## INSTRUCTIONS TO FOLLOW
In the records below, the relevant part opens with the line containing "USA Lacrosse Magazine (105, 1665)" and closes with the line containing "Screenshot is 1253x1708."; print that part exactly and only, without its pictures.

───── DATA RECORDS ─────

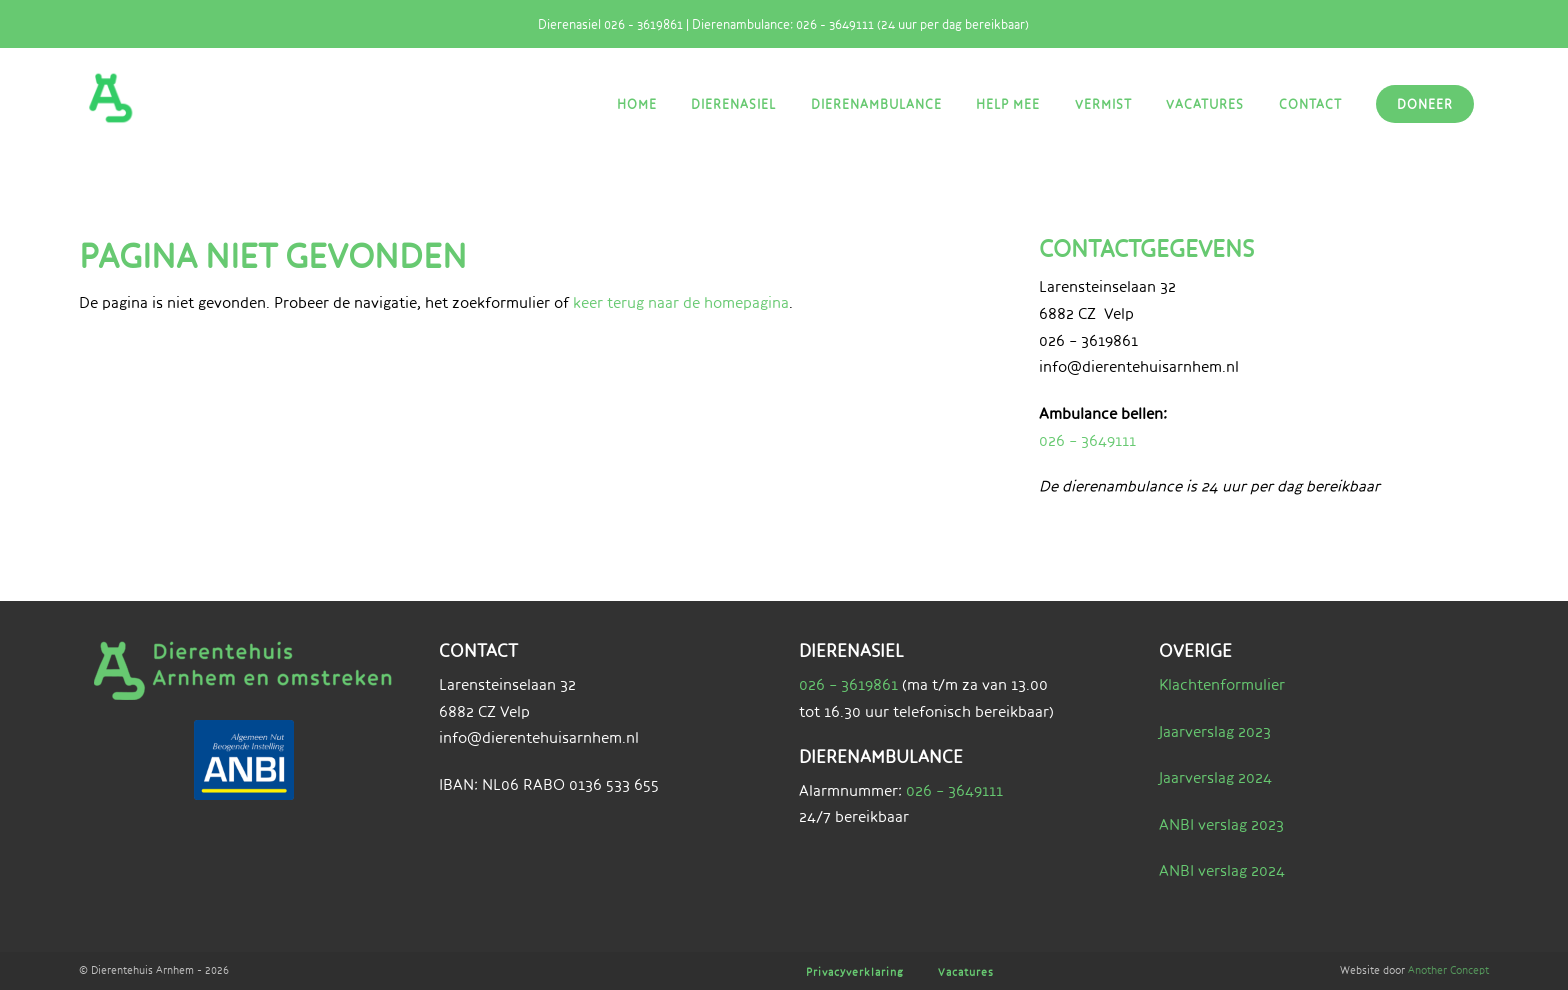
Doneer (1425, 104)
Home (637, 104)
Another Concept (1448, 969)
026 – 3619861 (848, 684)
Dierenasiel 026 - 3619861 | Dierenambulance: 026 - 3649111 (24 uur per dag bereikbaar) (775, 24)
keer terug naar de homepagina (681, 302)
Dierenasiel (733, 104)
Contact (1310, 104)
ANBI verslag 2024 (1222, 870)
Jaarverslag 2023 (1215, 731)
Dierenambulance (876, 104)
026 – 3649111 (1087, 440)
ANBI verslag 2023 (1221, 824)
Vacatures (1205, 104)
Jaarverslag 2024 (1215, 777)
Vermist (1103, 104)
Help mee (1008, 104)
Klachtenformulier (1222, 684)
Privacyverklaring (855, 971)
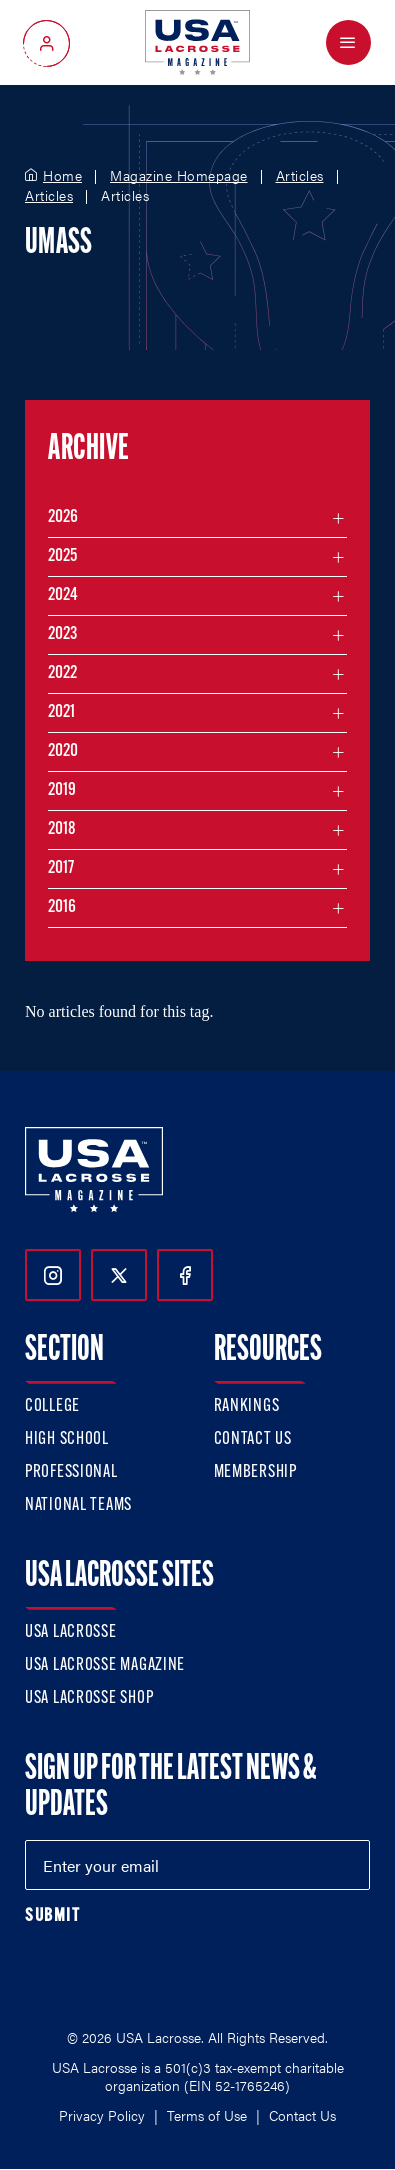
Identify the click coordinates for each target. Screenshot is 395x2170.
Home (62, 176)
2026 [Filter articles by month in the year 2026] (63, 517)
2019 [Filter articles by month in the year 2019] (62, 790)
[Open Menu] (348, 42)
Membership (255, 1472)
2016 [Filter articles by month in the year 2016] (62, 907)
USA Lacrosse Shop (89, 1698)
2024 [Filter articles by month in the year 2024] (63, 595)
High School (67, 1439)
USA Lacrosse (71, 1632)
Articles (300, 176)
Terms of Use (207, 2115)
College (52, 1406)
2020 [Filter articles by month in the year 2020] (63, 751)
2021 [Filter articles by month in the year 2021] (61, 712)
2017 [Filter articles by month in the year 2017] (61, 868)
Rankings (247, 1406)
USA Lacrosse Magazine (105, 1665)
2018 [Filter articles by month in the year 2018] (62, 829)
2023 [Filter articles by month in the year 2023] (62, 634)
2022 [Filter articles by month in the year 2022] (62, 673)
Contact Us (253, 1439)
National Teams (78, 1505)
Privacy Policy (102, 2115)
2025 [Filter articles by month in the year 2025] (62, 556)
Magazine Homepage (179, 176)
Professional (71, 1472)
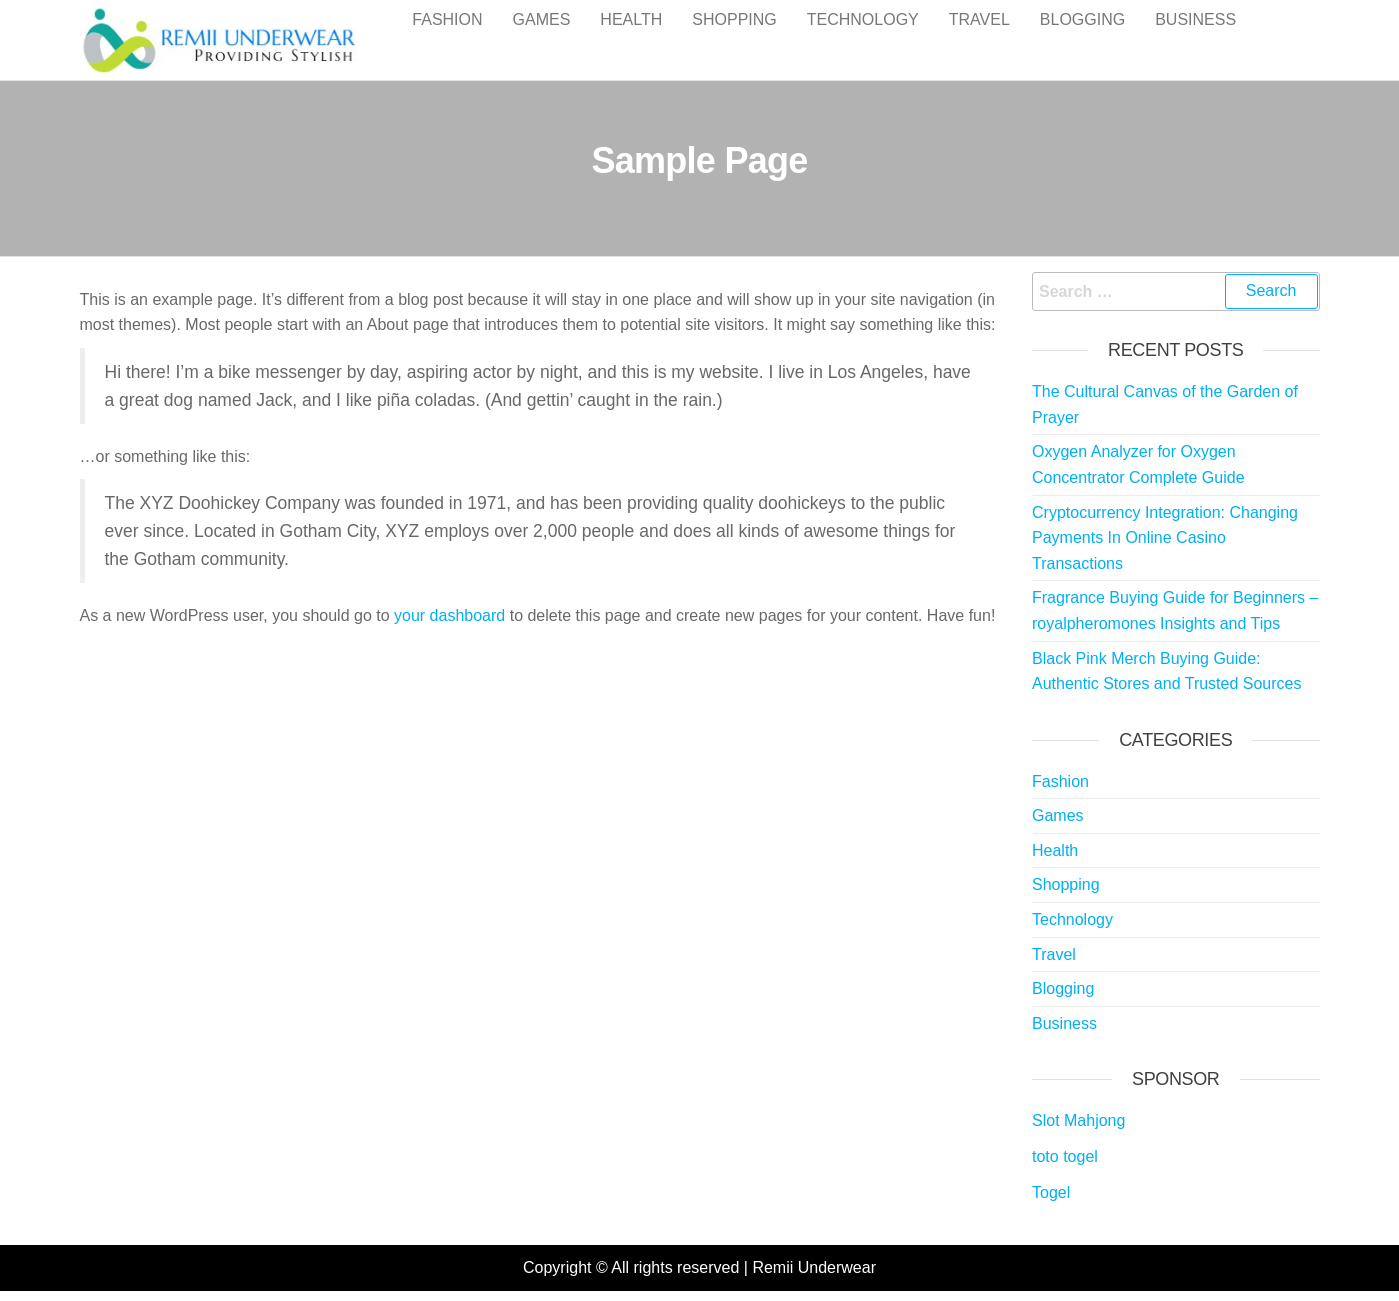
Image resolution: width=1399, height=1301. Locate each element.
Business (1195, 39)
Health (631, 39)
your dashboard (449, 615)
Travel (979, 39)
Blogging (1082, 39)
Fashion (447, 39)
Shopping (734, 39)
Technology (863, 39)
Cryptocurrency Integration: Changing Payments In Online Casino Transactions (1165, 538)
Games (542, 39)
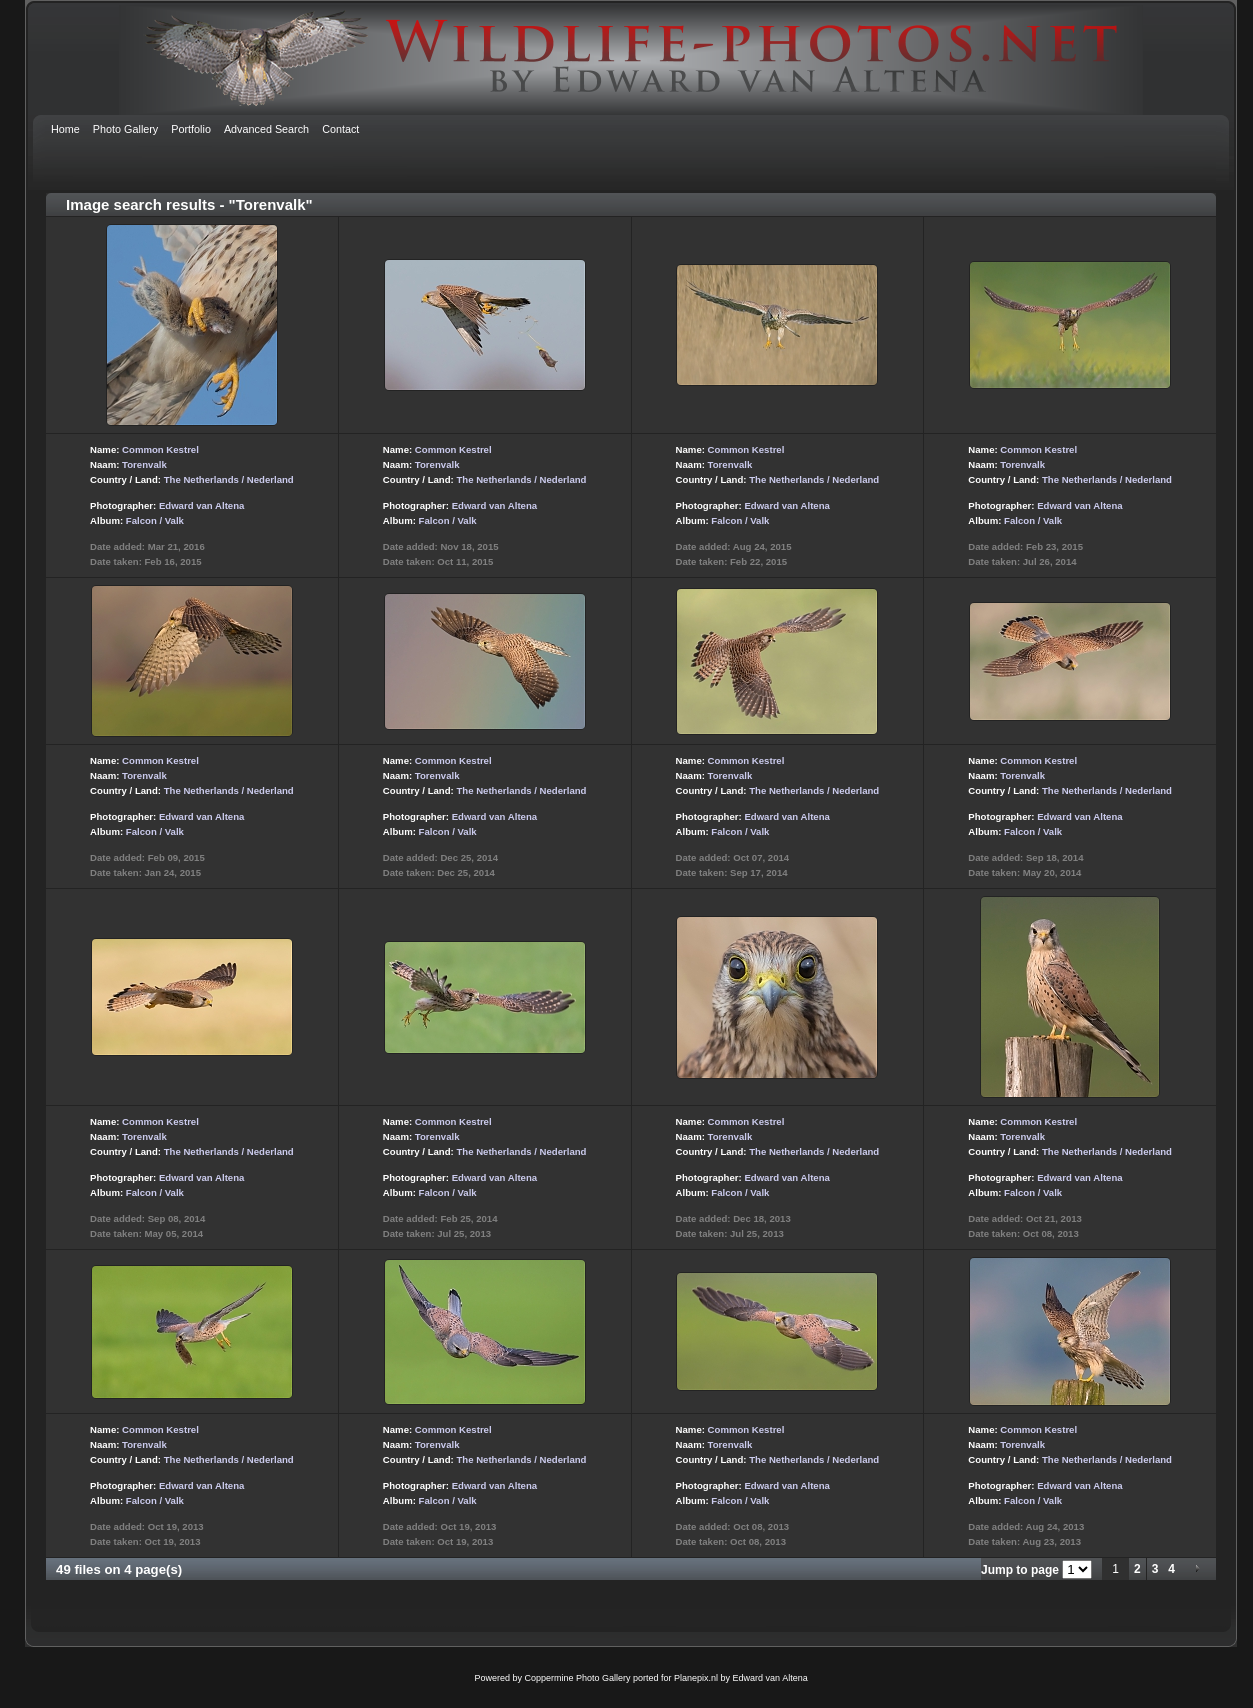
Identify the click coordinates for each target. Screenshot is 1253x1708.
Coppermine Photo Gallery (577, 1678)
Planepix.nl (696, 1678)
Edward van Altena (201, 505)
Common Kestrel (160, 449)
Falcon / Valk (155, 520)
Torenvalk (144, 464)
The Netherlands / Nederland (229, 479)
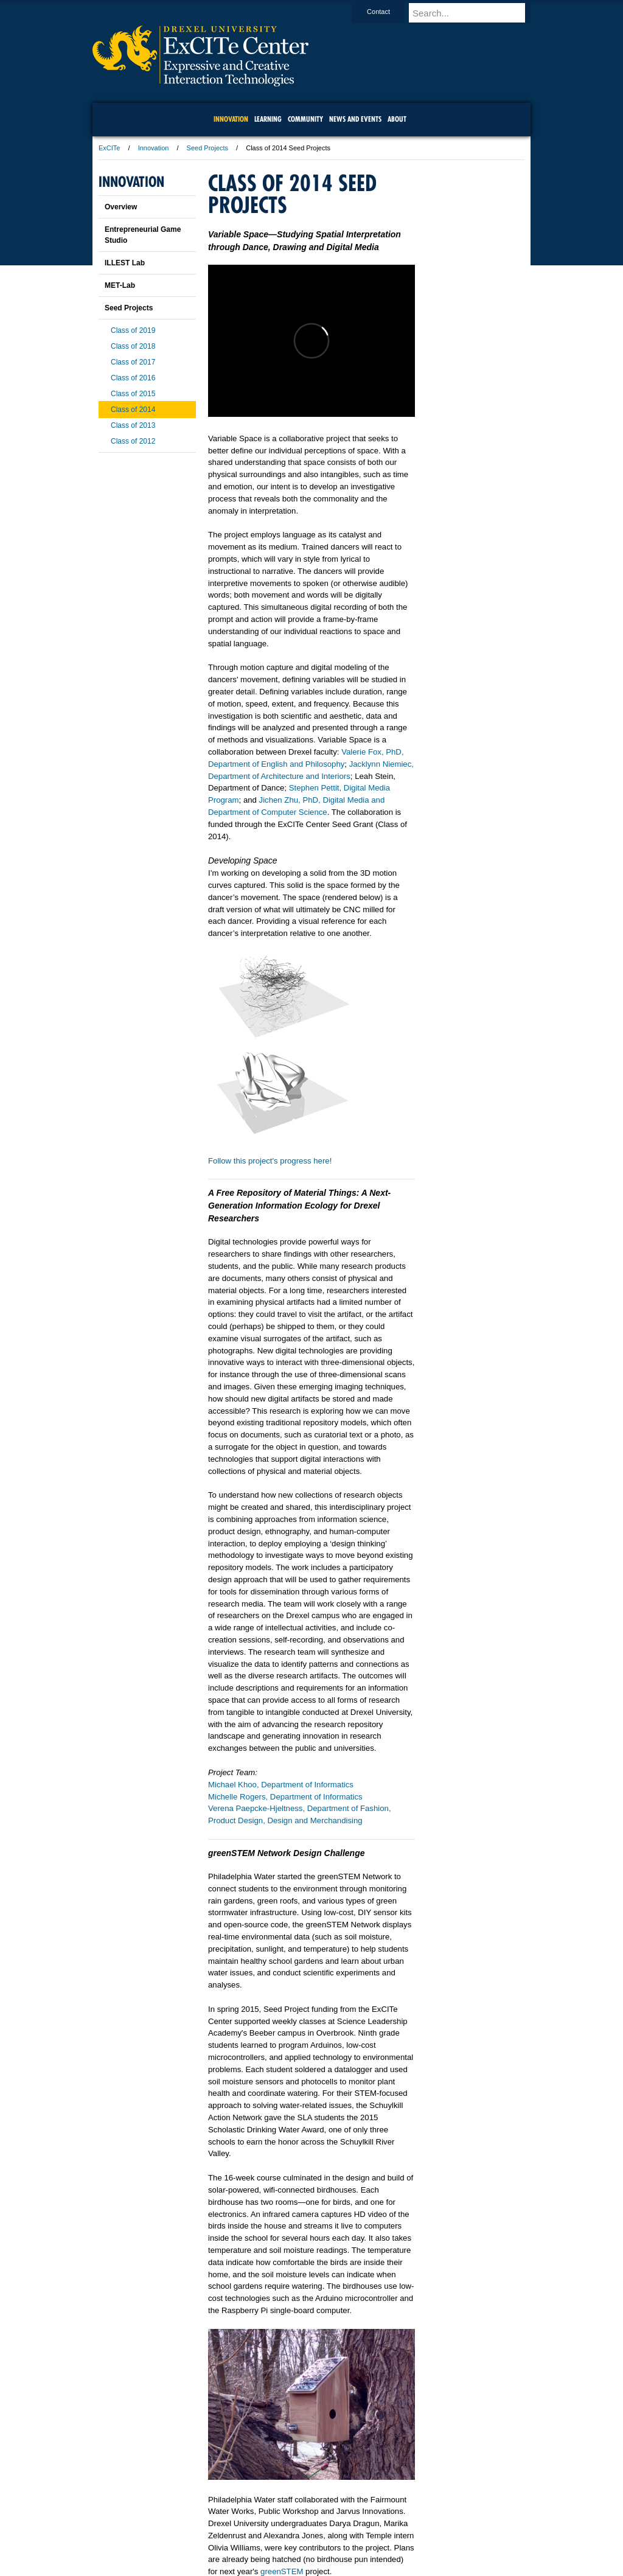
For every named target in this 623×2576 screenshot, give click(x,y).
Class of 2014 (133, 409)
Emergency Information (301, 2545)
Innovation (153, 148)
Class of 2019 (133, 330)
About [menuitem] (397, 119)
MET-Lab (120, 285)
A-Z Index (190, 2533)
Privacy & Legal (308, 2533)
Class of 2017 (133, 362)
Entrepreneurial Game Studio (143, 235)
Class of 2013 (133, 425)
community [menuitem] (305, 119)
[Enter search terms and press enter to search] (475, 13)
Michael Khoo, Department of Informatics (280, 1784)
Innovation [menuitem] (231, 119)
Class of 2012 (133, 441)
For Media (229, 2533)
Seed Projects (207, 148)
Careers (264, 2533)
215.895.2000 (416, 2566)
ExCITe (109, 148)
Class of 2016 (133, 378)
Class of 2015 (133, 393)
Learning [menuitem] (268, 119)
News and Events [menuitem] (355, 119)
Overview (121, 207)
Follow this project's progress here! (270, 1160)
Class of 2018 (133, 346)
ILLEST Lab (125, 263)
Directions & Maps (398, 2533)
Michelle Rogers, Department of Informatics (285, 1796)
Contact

─────

## RESULT BELOW
USA Lacrosse Magazine (105, 1665)
2018 [Filter articles by month in the year 2018] (62, 829)
2023 [Filter articles by month in the year 2023] (62, 634)
2022 [Filter articles by month in the year 2022] (62, 673)
Contact Us (253, 1439)
National Teams (78, 1505)
Privacy Policy (102, 2115)
2025 [Filter articles by month in the year 2025] (62, 556)
Magazine Homepage (179, 176)
Professional (71, 1472)
Image resolution: width=1399, height=1301. Locate each element.
Business (1195, 39)
Health (631, 39)
your dashboard (449, 615)
Travel (979, 39)
Blogging (1082, 39)
Fashion (447, 39)
Shopping (734, 39)
Technology (863, 39)
Cryptocurrency Integration: Changing Payments In Online Casino Transactions (1165, 538)
Games (542, 39)
Identify the click coordinates for each target. Screenshot is 1253x1708.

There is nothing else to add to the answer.